- **Records for this exercise**

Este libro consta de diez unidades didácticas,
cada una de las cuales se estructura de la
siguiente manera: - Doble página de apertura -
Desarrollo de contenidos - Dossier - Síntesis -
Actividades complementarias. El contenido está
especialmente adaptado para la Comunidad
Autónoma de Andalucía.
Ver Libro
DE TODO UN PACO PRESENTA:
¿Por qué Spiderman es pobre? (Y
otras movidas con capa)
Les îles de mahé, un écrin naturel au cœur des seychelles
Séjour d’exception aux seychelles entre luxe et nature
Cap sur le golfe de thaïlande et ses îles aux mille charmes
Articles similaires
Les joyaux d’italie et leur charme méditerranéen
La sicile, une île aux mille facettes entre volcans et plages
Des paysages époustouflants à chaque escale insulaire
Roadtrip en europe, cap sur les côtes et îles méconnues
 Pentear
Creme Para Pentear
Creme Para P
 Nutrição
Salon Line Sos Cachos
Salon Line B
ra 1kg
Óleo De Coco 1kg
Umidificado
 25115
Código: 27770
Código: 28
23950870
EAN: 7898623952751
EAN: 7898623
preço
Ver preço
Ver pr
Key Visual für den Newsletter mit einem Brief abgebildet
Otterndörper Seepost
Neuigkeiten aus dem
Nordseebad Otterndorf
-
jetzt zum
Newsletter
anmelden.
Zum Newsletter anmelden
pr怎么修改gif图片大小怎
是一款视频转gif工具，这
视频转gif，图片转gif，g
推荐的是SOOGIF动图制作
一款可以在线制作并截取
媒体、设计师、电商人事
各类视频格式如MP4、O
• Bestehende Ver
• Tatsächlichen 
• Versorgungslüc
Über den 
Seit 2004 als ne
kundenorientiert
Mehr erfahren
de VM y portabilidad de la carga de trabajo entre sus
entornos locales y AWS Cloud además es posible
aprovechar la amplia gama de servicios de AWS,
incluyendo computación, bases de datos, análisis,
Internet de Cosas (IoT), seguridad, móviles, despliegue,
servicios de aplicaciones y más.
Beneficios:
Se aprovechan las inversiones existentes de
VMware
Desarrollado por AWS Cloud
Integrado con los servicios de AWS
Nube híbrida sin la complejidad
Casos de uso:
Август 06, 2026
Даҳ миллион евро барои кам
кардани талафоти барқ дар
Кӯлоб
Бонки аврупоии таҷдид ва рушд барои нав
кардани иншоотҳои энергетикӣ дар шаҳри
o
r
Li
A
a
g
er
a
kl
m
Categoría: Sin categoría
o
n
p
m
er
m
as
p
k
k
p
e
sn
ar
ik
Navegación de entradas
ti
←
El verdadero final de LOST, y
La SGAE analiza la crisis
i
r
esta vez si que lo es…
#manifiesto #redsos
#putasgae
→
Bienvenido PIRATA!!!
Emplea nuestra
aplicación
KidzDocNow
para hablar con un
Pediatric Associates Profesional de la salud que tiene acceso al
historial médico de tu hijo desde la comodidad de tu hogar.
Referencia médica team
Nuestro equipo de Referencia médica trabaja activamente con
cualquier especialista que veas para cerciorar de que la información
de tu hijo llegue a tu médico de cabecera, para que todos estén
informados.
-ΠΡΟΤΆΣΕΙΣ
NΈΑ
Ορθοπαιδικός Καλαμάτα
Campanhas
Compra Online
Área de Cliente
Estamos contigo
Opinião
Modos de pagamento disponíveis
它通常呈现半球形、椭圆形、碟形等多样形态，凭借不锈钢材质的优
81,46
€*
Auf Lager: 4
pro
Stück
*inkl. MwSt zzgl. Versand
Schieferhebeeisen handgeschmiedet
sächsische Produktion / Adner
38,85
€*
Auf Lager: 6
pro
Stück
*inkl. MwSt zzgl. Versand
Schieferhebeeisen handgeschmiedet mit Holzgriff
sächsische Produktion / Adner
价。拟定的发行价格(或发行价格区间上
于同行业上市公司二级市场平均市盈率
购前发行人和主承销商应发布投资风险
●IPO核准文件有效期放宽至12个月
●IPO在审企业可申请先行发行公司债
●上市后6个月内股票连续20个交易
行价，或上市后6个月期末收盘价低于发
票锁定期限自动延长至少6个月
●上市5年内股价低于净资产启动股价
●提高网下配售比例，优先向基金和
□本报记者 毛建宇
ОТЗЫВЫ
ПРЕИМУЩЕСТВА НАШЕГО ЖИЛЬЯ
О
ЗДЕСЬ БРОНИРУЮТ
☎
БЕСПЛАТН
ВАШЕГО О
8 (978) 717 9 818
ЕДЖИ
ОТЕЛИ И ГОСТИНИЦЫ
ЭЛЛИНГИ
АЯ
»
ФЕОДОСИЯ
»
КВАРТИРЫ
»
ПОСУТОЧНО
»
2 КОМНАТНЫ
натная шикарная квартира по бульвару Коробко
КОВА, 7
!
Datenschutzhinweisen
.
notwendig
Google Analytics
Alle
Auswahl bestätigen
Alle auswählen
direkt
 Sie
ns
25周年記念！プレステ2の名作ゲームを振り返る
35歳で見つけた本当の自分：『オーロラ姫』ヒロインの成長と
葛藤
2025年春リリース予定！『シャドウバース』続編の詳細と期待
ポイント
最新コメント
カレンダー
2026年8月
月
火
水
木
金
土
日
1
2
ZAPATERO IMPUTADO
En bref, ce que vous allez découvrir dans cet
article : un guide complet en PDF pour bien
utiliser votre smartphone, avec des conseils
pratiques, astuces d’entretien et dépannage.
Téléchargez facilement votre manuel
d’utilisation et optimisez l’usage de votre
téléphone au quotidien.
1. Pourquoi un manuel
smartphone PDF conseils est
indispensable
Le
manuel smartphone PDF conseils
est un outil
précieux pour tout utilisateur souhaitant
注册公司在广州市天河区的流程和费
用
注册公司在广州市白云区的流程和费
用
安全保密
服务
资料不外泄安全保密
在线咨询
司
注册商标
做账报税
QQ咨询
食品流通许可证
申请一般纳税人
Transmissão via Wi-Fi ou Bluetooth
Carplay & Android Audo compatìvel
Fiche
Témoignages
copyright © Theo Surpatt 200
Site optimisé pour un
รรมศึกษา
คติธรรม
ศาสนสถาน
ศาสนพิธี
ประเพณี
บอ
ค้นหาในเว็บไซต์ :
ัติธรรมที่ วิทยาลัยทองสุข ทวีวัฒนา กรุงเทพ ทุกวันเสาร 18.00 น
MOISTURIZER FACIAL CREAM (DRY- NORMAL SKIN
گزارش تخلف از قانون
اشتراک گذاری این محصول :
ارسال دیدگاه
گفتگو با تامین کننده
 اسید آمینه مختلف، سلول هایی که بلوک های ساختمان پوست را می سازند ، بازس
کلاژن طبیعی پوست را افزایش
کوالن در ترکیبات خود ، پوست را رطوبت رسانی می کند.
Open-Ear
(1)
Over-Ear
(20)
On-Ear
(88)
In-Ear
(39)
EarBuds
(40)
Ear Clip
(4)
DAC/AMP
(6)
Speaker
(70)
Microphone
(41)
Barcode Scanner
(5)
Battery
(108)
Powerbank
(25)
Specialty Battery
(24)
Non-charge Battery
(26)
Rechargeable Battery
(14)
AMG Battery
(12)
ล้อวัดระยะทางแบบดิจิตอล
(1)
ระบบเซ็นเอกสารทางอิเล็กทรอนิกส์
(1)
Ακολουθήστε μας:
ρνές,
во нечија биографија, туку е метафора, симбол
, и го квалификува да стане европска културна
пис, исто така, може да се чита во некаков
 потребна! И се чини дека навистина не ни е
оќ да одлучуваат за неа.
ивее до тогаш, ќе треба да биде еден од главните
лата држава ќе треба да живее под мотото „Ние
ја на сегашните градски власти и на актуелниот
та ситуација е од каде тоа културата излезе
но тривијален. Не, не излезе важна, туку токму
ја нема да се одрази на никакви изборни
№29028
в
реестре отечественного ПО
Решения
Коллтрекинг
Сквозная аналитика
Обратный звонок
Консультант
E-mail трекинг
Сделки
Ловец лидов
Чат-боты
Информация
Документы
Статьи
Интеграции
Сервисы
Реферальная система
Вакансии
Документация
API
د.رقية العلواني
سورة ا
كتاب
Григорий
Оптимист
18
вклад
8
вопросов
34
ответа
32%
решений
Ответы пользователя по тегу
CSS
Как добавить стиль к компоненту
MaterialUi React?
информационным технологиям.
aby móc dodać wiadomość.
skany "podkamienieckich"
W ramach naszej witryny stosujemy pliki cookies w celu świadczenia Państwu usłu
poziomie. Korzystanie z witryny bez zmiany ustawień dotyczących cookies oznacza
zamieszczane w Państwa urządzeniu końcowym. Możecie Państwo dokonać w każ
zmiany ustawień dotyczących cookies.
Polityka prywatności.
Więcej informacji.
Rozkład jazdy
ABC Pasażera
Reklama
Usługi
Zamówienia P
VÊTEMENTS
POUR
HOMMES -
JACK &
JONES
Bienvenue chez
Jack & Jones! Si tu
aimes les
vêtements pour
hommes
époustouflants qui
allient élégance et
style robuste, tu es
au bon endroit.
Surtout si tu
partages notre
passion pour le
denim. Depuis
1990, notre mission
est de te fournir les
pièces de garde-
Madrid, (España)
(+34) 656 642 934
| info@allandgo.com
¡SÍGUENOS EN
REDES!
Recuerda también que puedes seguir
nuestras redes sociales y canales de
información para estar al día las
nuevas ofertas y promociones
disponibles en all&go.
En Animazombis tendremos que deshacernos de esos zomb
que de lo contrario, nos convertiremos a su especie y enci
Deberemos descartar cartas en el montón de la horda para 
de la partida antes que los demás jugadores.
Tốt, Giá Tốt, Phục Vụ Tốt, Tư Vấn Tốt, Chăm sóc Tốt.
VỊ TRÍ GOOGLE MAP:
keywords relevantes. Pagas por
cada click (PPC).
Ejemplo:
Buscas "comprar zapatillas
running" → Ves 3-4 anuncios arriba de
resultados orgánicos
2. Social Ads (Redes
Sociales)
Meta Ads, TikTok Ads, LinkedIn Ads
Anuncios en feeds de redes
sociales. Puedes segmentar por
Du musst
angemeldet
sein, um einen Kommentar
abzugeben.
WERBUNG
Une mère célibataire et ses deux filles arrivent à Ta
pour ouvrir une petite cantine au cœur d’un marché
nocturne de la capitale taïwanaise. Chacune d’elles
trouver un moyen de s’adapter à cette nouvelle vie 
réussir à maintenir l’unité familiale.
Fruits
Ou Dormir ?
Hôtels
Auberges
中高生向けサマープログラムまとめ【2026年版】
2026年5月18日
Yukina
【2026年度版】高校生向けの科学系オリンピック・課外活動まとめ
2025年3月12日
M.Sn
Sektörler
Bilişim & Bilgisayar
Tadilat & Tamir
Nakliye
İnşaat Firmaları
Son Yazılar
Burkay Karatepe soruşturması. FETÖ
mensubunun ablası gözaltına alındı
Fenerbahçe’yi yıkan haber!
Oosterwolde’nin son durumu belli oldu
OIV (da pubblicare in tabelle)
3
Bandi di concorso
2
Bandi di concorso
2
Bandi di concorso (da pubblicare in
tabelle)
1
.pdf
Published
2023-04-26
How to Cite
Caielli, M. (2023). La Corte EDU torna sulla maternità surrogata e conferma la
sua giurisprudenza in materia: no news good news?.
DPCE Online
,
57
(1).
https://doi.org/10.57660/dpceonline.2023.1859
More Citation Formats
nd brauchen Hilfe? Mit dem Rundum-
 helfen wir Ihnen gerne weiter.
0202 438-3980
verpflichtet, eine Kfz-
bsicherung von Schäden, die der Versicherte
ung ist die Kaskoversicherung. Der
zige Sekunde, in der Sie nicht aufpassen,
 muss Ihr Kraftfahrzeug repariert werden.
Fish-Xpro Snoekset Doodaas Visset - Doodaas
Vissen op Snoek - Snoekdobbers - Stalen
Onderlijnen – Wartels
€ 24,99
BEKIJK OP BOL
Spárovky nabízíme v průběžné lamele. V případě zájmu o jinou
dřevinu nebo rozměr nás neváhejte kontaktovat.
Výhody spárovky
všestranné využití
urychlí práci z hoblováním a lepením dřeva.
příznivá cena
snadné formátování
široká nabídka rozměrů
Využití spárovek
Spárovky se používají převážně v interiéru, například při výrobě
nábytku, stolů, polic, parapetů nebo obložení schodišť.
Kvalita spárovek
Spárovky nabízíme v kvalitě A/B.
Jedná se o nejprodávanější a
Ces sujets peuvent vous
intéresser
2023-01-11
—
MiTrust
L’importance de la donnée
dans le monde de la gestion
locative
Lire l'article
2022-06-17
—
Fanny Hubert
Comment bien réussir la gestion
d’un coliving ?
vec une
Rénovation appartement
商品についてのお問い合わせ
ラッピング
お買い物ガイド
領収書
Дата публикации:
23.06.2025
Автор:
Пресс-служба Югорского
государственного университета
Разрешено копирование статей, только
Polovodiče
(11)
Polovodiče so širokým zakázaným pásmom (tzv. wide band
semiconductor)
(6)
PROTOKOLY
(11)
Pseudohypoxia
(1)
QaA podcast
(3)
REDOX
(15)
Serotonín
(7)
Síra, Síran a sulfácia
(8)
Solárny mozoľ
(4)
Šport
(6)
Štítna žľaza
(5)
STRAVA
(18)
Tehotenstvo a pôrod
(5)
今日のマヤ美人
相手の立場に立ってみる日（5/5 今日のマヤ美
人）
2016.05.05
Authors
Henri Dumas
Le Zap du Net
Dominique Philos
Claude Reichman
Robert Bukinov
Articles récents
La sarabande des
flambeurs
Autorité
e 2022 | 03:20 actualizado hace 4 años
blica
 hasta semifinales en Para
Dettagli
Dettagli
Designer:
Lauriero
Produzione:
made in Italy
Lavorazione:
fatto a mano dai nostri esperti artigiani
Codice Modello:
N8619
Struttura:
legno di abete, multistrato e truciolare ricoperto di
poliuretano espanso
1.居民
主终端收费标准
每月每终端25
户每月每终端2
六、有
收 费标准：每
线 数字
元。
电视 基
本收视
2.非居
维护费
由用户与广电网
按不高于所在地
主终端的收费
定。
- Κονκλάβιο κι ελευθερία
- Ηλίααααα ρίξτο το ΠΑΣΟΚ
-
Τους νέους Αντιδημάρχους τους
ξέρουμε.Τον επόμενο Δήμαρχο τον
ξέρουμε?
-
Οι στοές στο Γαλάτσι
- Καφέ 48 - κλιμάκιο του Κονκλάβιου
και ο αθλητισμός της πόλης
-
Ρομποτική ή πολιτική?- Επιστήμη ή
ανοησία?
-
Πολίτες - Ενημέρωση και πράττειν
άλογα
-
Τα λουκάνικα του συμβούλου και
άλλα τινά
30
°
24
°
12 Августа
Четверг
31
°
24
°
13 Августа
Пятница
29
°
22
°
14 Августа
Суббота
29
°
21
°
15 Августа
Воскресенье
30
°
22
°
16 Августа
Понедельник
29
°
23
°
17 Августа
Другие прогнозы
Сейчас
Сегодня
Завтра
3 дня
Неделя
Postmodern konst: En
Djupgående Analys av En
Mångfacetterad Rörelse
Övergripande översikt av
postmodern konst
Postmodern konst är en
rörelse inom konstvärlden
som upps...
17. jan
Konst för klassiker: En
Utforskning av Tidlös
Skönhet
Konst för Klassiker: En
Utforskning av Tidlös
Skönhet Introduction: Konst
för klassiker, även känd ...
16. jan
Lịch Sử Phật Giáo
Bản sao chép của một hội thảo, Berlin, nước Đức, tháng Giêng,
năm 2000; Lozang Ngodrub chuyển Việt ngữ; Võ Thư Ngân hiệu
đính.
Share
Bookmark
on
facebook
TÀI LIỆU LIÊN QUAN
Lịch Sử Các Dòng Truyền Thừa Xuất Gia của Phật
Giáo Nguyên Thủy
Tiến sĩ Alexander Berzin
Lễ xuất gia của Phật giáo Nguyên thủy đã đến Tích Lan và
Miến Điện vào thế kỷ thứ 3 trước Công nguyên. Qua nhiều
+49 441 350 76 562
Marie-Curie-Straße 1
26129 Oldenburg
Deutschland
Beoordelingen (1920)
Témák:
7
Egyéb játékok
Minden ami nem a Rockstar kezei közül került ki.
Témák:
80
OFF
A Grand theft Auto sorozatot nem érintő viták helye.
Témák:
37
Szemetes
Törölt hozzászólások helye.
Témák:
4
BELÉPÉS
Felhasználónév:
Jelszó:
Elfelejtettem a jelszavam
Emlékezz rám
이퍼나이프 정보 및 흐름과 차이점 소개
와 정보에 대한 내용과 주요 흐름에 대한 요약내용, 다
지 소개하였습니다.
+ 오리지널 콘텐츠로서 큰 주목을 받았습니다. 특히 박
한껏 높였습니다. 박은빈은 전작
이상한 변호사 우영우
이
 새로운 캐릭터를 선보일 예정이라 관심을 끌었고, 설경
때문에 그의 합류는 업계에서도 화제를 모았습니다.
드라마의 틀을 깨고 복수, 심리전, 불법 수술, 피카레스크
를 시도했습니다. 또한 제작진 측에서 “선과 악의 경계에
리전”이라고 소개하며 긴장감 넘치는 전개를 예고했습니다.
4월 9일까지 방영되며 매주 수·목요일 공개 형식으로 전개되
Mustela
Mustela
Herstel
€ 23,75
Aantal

- **Task item**
Everything above from the line containing "26129 Oldenburg" down to the line containing "드라마의 틀을 깨고 복수, 심리전, 불법 수술, 피카레스크" is to be transcribed exactly, with both of those lines included and nothing else added.

- **Written solution**
26129 Oldenburg
Deutschland
Beoordelingen (1920)
Témák:
7
Egyéb játékok
Minden ami nem a Rockstar kezei közül került ki.
Témák:
80
OFF
A Grand theft Auto sorozatot nem érintő viták helye.
Témák:
37
Szemetes
Törölt hozzászólások helye.
Témák:
4
BELÉPÉS
Felhasználónév:
Jelszó:
Elfelejtettem a jelszavam
Emlékezz rám
이퍼나이프 정보 및 흐름과 차이점 소개
와 정보에 대한 내용과 주요 흐름에 대한 요약내용, 다
지 소개하였습니다.
+ 오리지널 콘텐츠로서 큰 주목을 받았습니다. 특히 박
한껏 높였습니다. 박은빈은 전작
이상한 변호사 우영우
이
 새로운 캐릭터를 선보일 예정이라 관심을 끌었고, 설경
때문에 그의 합류는 업계에서도 화제를 모았습니다.
드라마의 틀을 깨고 복수, 심리전, 불법 수술, 피카레스크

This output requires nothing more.